[Saved entries]

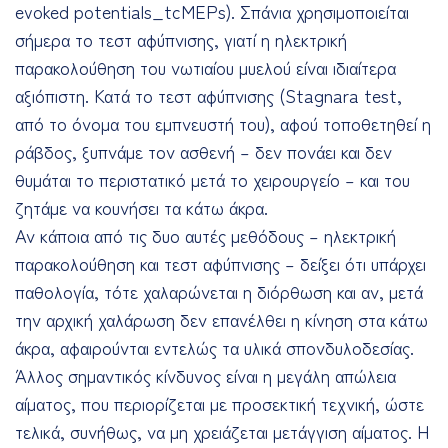
evoked potentials_tcMEPs). Σπάνια χρησιμοποιείται
σήμερα το τεστ αφύπνισης, γιατί η ηλεκτρική
παρακολούθηση του νωτιαίου μυελού είναι ιδιαίτερα
αξιόπιστη. Κατά το τεστ αφύπνισης (Stagnara test,
από το όνομα του εμπνευστή του), αφού τοποθετηθεί η
ράβδος, ξυπνάμε τον ασθενή – δεν πονάει και δεν
θυμάται το περιστατικό μετά το χειρουργείο – και του
ζητάμε να κουνήσει τα κάτω άκρα.
Αν κάποια από τις δυο αυτές μεθόδους – ηλεκτρική
παρακολούθηση και τεστ αφύπνισης – δείξει ότι υπάρχει
παθολογία, τότε χαλαρώνεται η διόρθωση και αν, μετά
την αρχική χαλάρωση δεν επανέλθει η κίνηση στα κάτω
άκρα, αφαιρούνται εντελώς τα υλικά σπονδυλοδεσίας.
Άλλος σημαντικός κίνδυνος είναι η μεγάλη απώλεια
αίματος, που περιορίζεται με προσεκτική τεχνική, ώστε
τελικά, συνήθως, να μη χρειάζεται μετάγγιση αίματος. Η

• [WHAT THE TASK ASKS]: Wherever the string "τεστ" occurs in the entries, copy that whole line.

• [YOUR RESPONSE]:
σήμερα το τεστ αφύπνισης, γιατί η ηλεκτρική
αξιόπιστη. Κατά το τεστ αφύπνισης (Stagnara test,
παρακολούθηση και τεστ αφύπνισης – δείξει ότι υπάρχει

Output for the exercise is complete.